Los camiones que usamos para el transporte son vehículos de nivel cinco.

—Incluso un Fantasma Maligno de nivel seis tendría dificultades para interceptarlos, y en cuanto a los Fantasmas Malignos de nivel siete, suelen estar en lo más profundo del páramo y no se acercan fácilmente a la Ciudad Qingshan —explicó el gerente de la fábrica.

—Ya veo.

Entonces, dime, ¿podrían esos Fantasmas Malignos ser transformados en cerdos vivos?

—se preguntó de repente Mu Rufeng.

—Eh…

Señor Mu, eso es posible, pero…

no tenemos la capacidad para capturarlos.

Esos Fantasmas Malignos pueden carecer de raciocinio, pero siguen sus instintos y no se acercarán aquí —dijo el gerente de la fábrica.

—Qué lástima, entonces.

Si lo hubiera sabido, no habría matado a esos dos Fantasmas Malignos que me encontré en el camino —comentó Mu Rufeng con una pizca de arrepentimiento.

—¿El señor Mu se encontró con Fantasmas Malignos de camino al páramo?

—preguntó el gerente de la fábrica, ligeramente sorprendido.

—Mm, uno era un Fantasma Maligno de nivel cuatro cubierto de bocas, y el otro era un Fantasma Maligno Centauro de nivel cinco —declaró Mu Rufeng.

—¿Un Fantasma Maligno de nivel cuatro y un Fantasma Maligno de nivel cinco?

El gerente de la fábrica se quedó de nuevo perplejo.

El propio gerente de la fábrica era solo de nivel cinco y sin ninguna Anormalidad.

Si se encontrara con un Fantasma Maligno de nivel cuatro en el páramo, no tendría más remedio que huir.

¿Y aun así Mu Rufeng, un mero Contratista de nivel dos, había conseguido matar a un Fantasma Maligno de nivel cuatro y a uno de nivel cinco?

—Bien, ya tengo una idea bastante clara de la granja de cerdos.

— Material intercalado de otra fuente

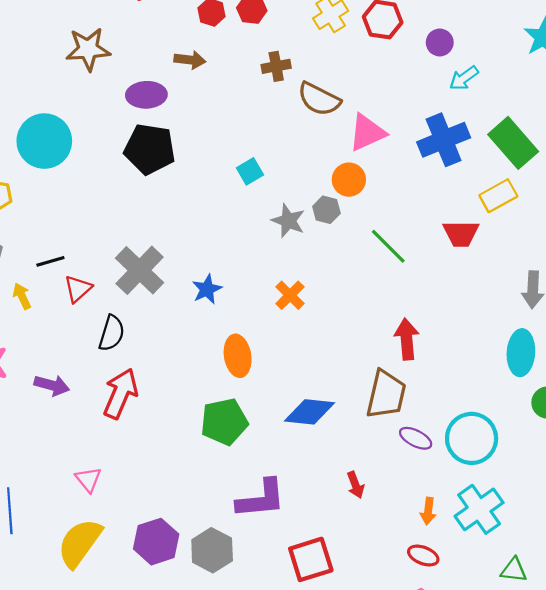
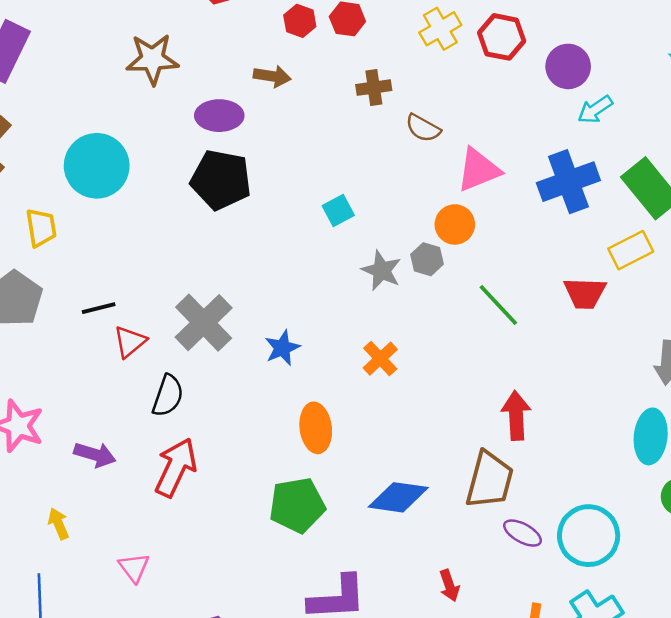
purple circle: (440, 42) -> (568, 66), size x1.4
brown semicircle: (319, 99) -> (423, 128), size x0.7
yellow arrow: (22, 296) -> (59, 524), moved

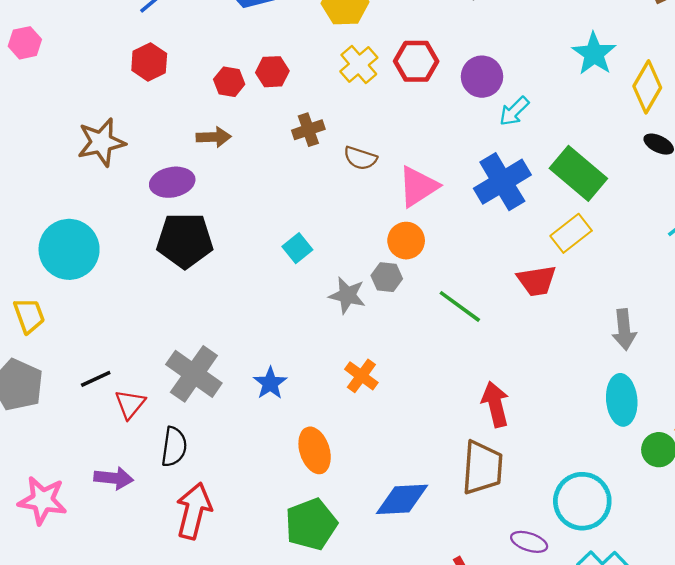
purple arrow: (95, 455) -> (114, 478), moved
purple ellipse: (522, 533) -> (529, 542), moved

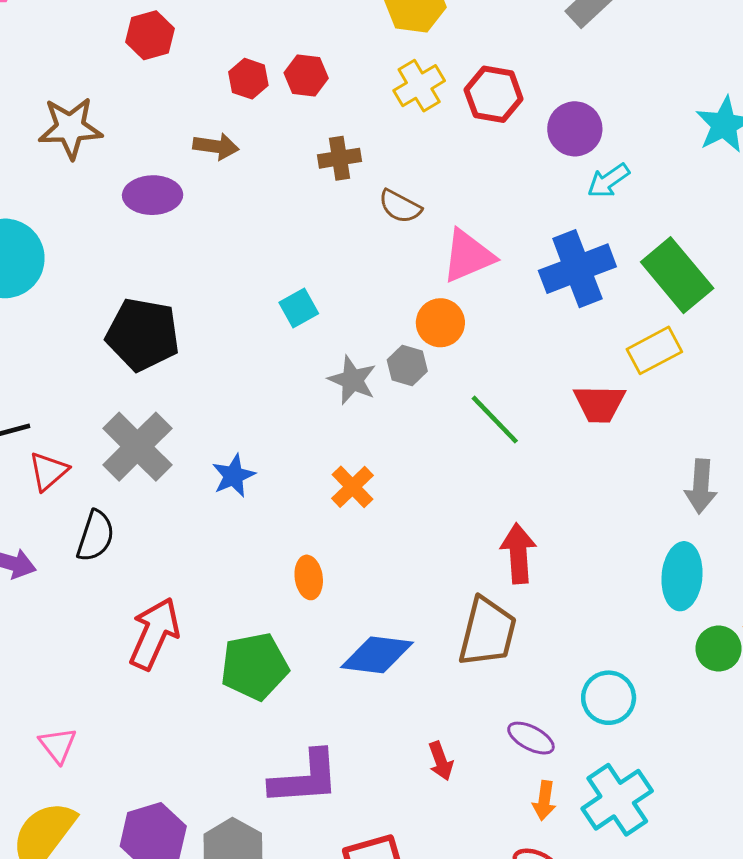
black pentagon: (185, 241) -> (143, 334), moved
orange ellipse: (315, 450) -> (309, 577), moved, size x0.7
cyan circle: (582, 501) -> (609, 698), size x0.7
red arrow: (194, 511) -> (154, 634), moved

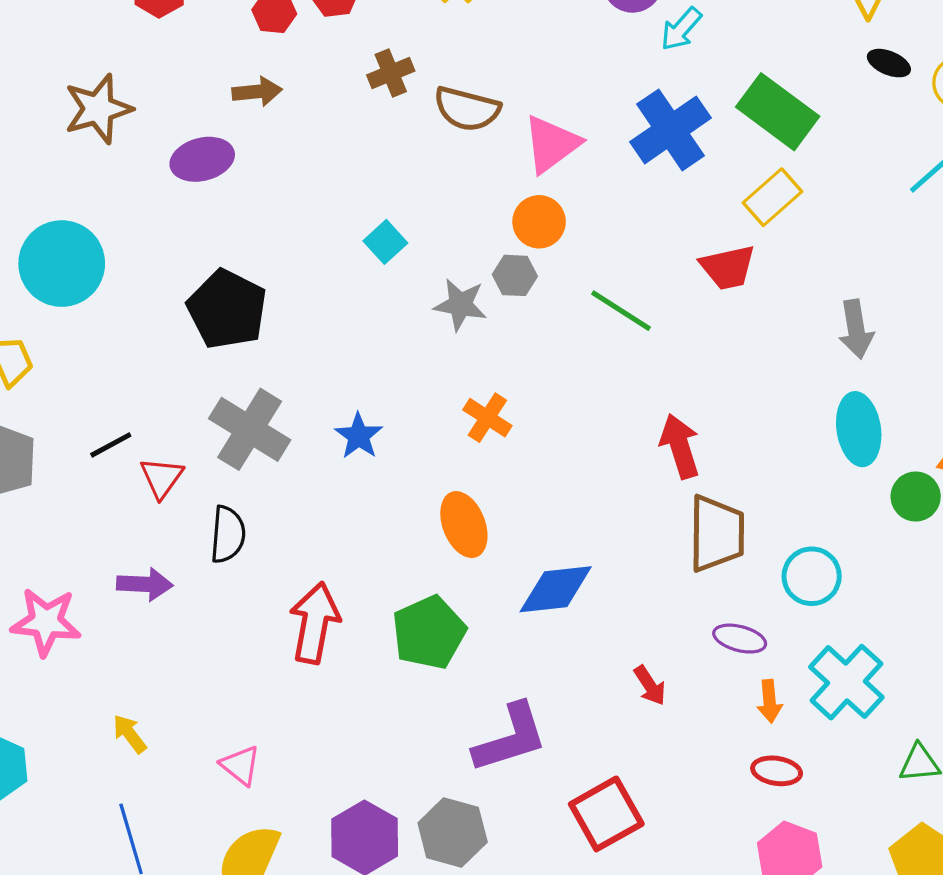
brown semicircle: (400, 206) -> (467, 109), size x1.4
black pentagon: (143, 334) -> (227, 309), turned 30
orange ellipse: (309, 577) -> (464, 525), size x1.4
brown trapezoid: (487, 632) -> (717, 534), moved

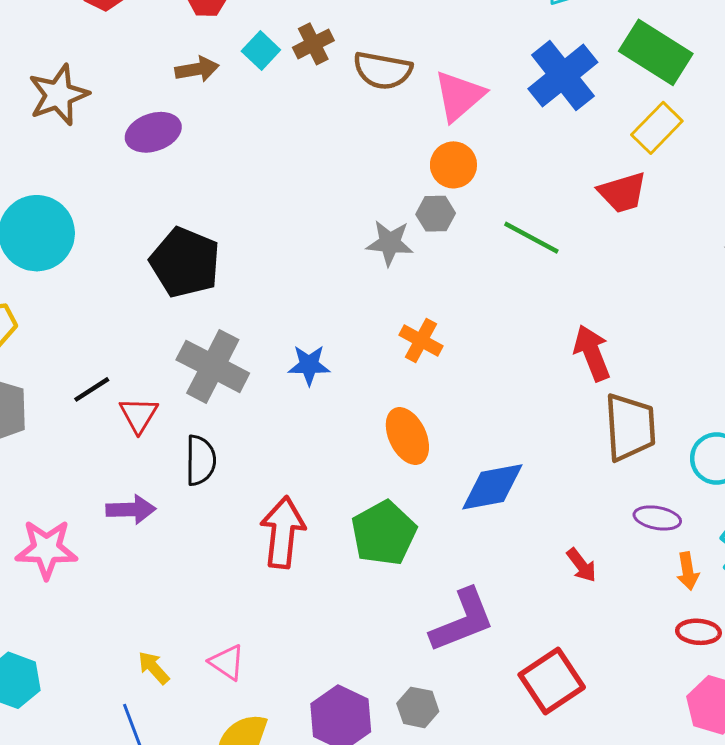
cyan square: (385, 242) -> (261, 51), moved
blue star: (359, 436) -> (309, 365), turned -30
yellow arrow: (130, 734) -> (154, 668), moved
gray hexagon: (453, 832) -> (418, 707), size x0.7

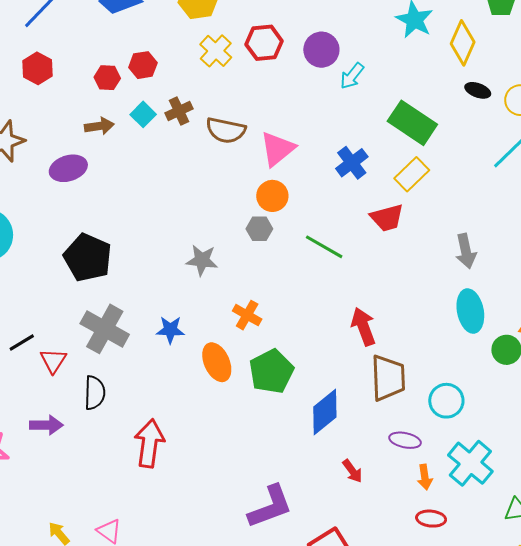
blue cross: (563, 76) -> (352, 163), moved, size x0.7
gray star: (390, 243) -> (202, 260), moved
orange ellipse: (407, 436) -> (217, 362), moved
blue diamond: (492, 487) -> (325, 412), moved, turned -30
green pentagon: (384, 533) -> (271, 371), moved

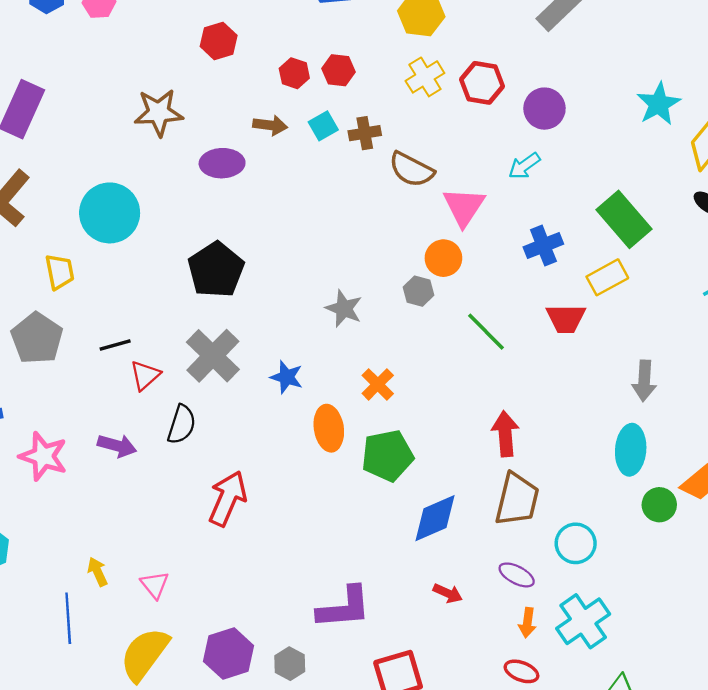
cyan arrow: (352, 76) -> (524, 166), moved
pink triangle: (278, 149) -> (464, 207), turned -33
red arrow: (352, 471) -> (448, 593), turned -45

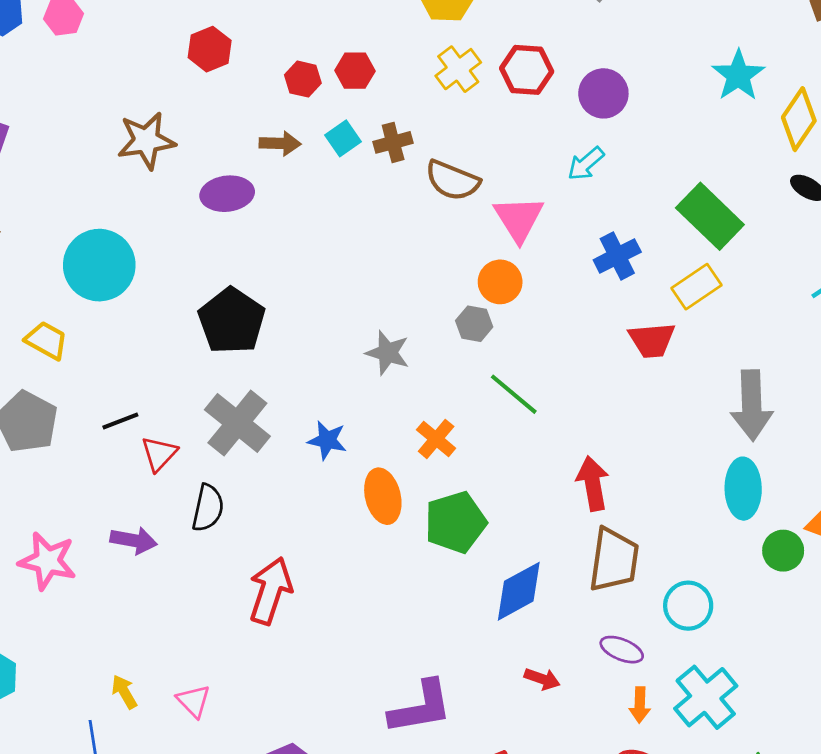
yellow trapezoid: (60, 272) -> (46, 340), turned -45
green line: (486, 332) -> (514, 394), moved
gray arrow: (644, 381) -> (752, 405), size x1.4

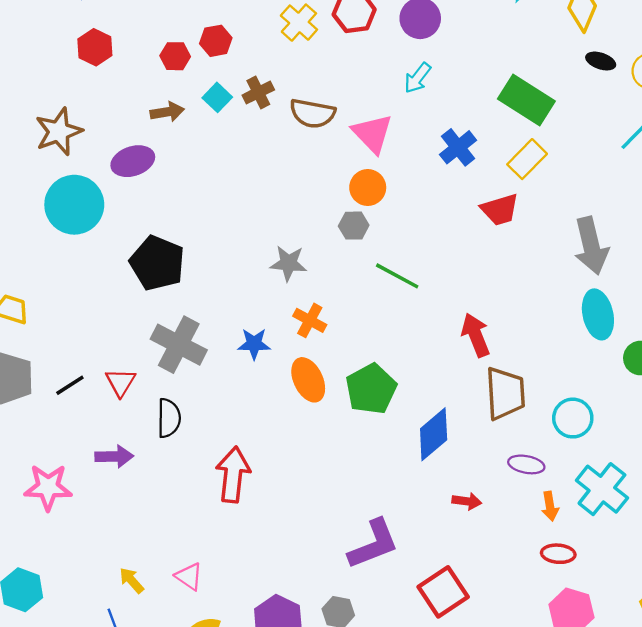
cyan circle: (99, 265) -> (74, 205), moved
black line: (120, 421) -> (70, 385), moved
orange cross: (436, 439) -> (310, 320), moved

¿Cuántos cerdos en la pocilga están listos para ser enviados al mercado?

—preguntó Mu Rufeng.

—¿Cuántos están listos para el mercado?

Señor Mu, hay unos treinta —dijo el gerente de la fábrica.

—Mm, vamos al matadero.

Hoy me pica el gusanillo; traigan todos los cerdos de la pocilga, yo me encargaré de todos ellos.

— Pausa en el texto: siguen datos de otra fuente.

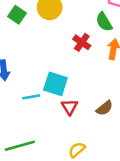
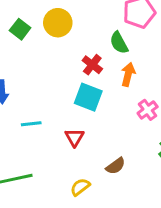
cyan square: (55, 84) -> (88, 97), moved
brown semicircle: (104, 108) -> (116, 166), moved

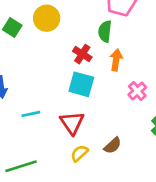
green semicircle: (119, 43) -> (105, 31), turned 40
red triangle: (74, 137) -> (72, 123), size x1.4
yellow semicircle: (80, 187) -> (79, 153), moved

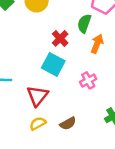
orange arrow: (116, 60) -> (97, 44), moved
pink cross: (137, 91) -> (88, 80), moved

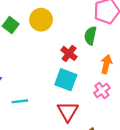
orange arrow: (97, 44) -> (106, 64), moved
red triangle: (38, 96) -> (68, 111), moved

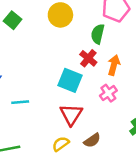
yellow circle: (41, 20) -> (60, 15), moved
red cross: (69, 53) -> (88, 58), moved

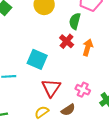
cyan square: (70, 80) -> (37, 59), moved
pink cross: (108, 93) -> (83, 90), moved, turned -32

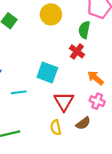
orange arrow: (88, 47) -> (96, 78), moved, turned -63
yellow semicircle: (42, 112) -> (56, 127), turned -64

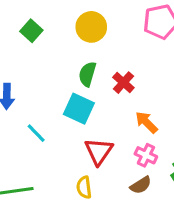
green semicircle: (84, 30) -> (87, 74), moved
cyan line: (19, 92) -> (36, 133), turned 48
brown semicircle: (83, 123) -> (141, 185), moved

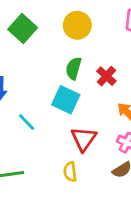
green square: (31, 31) -> (23, 29), size x1.4

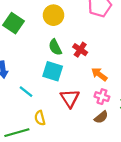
green semicircle: (74, 68) -> (55, 47), turned -35
yellow semicircle: (70, 172) -> (40, 118), moved

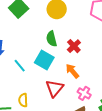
orange arrow: (99, 74) -> (72, 71), moved
cyan line: (26, 92) -> (20, 66), moved

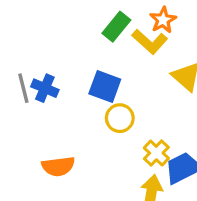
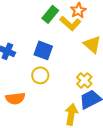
yellow circle: (120, 118) -> (40, 75), moved
yellow cross: (156, 153) -> (84, 80), moved

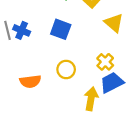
yellow circle: (40, 75) -> (66, 69), moved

Mu Rufeng se dirigió hacia el matadero.

—Mm…

¿Ah?

Señor Mu, ¿qué ha dicho?

El gerente de la fábrica asintió primero y luego, al darse cuenta de lo que se había dicho, preguntó de nuevo rápidamente.

—Voy a matar cerdos —respondió Mu Rufeng.

Alcanzando a Mu Rufeng, el gerente de la fábrica dijo: —Señor Mu, con su estatus, ¿cómo podría usted matar cerdos?

Ese es el trabajo del Carnicero.

El gerente de la fábrica no podía entender por qué Mu Rufeng quería matar cerdos.

—He dicho que me pica el gusanillo; date prisa —dijo Mu Rufeng con mayor énfasis.

El gerente de la fábrica, al notar el tono de Mu Rufeng, no pudo hacer otra cosa que asentir con impotencia.

Mu Rufeng era ahora su superior inmediato.

Su palabra podía acabar con la carrera del gerente de la fábrica.

Por no hablar de matar cerdos listos para el mercado; aunque Mu Rufeng quisiera matar a los que aún no lo estaban, no podría detenerlo.

Rápidamente, Mu Rufeng llegó a la entrada del matadero.

Y el gerente de la fábrica ya había hecho la llamada, dando instrucciones para que transportaran a los cerdos desde la pocilga.

Cuando Mu Rufeng y el gerente de la fábrica aparecieron a las puertas del matadero.

Antes incluso de que tuvieran que llamar, las puertas del matadero se abrieron lentamente.

—Señor Mu, gerente de la fábrica, bienvenidos al matadero —saludó un Anormal, con el rostro lleno de sonrisas obsecuentes.

Este Anormal le resultaba algo familiar; evidentemente, Mu Rufeng lo había visto antes en la granja de cerdos.

—Señor Mu, este es el Gerente Li del matadero; fue nombrado después de que yo asumiera el cargo —dijo apresuradamente el gerente de la fábrica.